Eliot : On participe à PADAJA [« Pas d’accord, j’assume ! » un programme d’actions proposé par Amnesty International aux jeunes de Wallonie et de Bruxelles, ndlr]. Le thème de cette année, c’est le droit de la guerre. Dans ce cadre, on fait signer des pétitions et on distribue des affiches pour sensibiliser les élèves à la défense des droits humains en temps de guerre. On vend aussi des bougies en décembre et cette année, on va participer au concours d’éloquence organisé par Amnesty International et la Fédération d’éloquence belge (Felobel).

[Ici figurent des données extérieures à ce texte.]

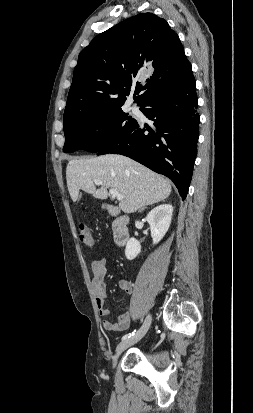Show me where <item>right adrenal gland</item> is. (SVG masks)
<instances>
[{"mask_svg":"<svg viewBox=\"0 0 253 413\" xmlns=\"http://www.w3.org/2000/svg\"><path fill=\"white\" fill-rule=\"evenodd\" d=\"M144 209H145V207H144V208H141V209L139 210V212H142Z\"/></svg>","mask_w":253,"mask_h":413,"instance_id":"1","label":"right adrenal gland"}]
</instances>
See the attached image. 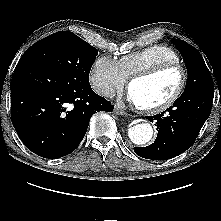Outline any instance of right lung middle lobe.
<instances>
[{
	"label": "right lung middle lobe",
	"instance_id": "dd1d6c3e",
	"mask_svg": "<svg viewBox=\"0 0 221 221\" xmlns=\"http://www.w3.org/2000/svg\"><path fill=\"white\" fill-rule=\"evenodd\" d=\"M98 50L67 31L54 33L33 44L20 60L44 64L70 79L89 83V73Z\"/></svg>",
	"mask_w": 221,
	"mask_h": 221
}]
</instances>
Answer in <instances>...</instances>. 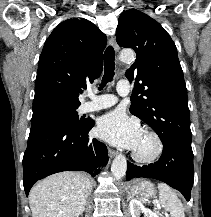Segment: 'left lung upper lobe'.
Returning <instances> with one entry per match:
<instances>
[{"label":"left lung upper lobe","mask_w":211,"mask_h":217,"mask_svg":"<svg viewBox=\"0 0 211 217\" xmlns=\"http://www.w3.org/2000/svg\"><path fill=\"white\" fill-rule=\"evenodd\" d=\"M116 40L137 54L125 73L135 81L130 112L161 140L175 137L191 142L187 89L170 35L147 14L130 9L119 17Z\"/></svg>","instance_id":"5c2ea615"}]
</instances>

Anna : On anime des visites d’expositions d’Amnesty International pour les élèves, on se rend dans les classes pour présenter des situations de violations des droits humains, on organise la vente de bougies et on participe aussi au concours d’éloquence... Une série de projets pour lesquels j’essaie de mobiliser mes ami·e·s.

Quels impacts ont vos actions autour de vous ?

Anna : J’ai l’impression que les points de vue de ma famille et de mes ami·e·s ont évolué depuis que je leur parle de tous ces sujets. Ils et elles commencent à s’intéresser à la politique, et à des choses qui se passent en dehors de leur pays. Au niveau des actions aussi, le marathon des lettres marche très bien, c’est gratifiant de voir que ces lettres sont lues et d’apprendre que des personnes injustement emprisonnées ou accusées sont libérées et acquittées grâce à cette action. Ma mère est fière de moi et à l’école aussi je reçois des marques de reconnaissance ; j’ai même reçu le prix de l’engagement !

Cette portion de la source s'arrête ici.